Maps are commonly used to store data where each possible item of data has a unique key which can be used to identify it. For example, a student record system will store records of students with all the data about an individual student being indexed by the student number, since we know there is a different student number for every student. A database for cars would probably use the car registration number (which is actually a combination of digits and alphabetic characters, hence it would be represented by a string not an integer) as the key.

We saw with sets previously, collections of type TreeSet store their elements in order, so that an iterator derived from a TreeSet object will return the elements in order; collections of type HashSet do not store their elements in any order. With maps, collections of type TreeMap store their elements in order of their key (as given by the natural ordering of the key type), while collections of type HashMap do not have any ordering. This is balanced by the operations for HashMap being more efficient than the operations for TreeMap. The reason for these characteristics is given by the underlying representations, trees for TreeSet and TreeMap, hash tables for HashSet and HashMap, but there is not time to discuss these data structures in this course. As with TreeSet, a TreeMap object may be constructed with a Comparator object as an argument to the constructor, this will result in a map which is ordered according to the ordering the comparator object gives to the keys which index items in the map, rather than according to the natural ordering of the keys.

It is not possible to produce an iterator directly from a map to show the ordering, but it can be done in two stages. If m refers to a map of type TreeMap<K,V>, then the call m.keySet() returns an object of type Set<K> which gives the keys of the items in the map in their order, and m.values() returns an object of type Collection<V> which gives the items in the map in the order (given by their keys) in which they are stored. An iterator can be obtained from the objects returned from m.values() and m.keySet() to go through the items in them in order. These methods may also be called on objects of type HashMap, but in this case the sets returned would not be in any particular order.

The method entrySet called on a Map object returns a set of key/value pairs.

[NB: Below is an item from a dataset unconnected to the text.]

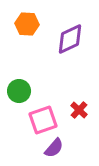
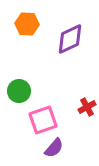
red cross: moved 8 px right, 3 px up; rotated 18 degrees clockwise
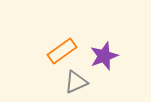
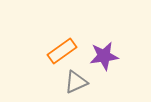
purple star: rotated 12 degrees clockwise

Formally, if m refers to an object of type Map<K,V> (which could be a HashSet or a TreeSet object), then m.entrySet() returns an object of type Set<Map.Entry<K,V>>. This is a set of objects of type Map.Entry<K,V>. This is an example of a nested class, it means that Entry is a type defined within the type Map. If p refers to an item of type Map.Entry<K,V>, then p.getKey() will return the key of the pair, and p.getValue() will return the value of the pair, where the value was put into the original map with the key as its index.

HashMap and TreeMap are implemented using the same data structures as HashSet and TreeSet. This means that HashMap has the advantage of its operations to find or place a particular object with a particular key being O(1), whereas with TreeMap they're O(log N). So HashMap should be used unless we know there are occasions where we need to go through the entire collection of data in key ordering or an ordering given by a comparator. Note that if we generalise our code so that we always use just Map for variable types, and only use HashMap when actually creating a new object (as we must then use an actual type), it is easier to start off using HashMap and change to TreeMap if we find that becomes necessary as it would only be the code that creates the new object which needs to be changed.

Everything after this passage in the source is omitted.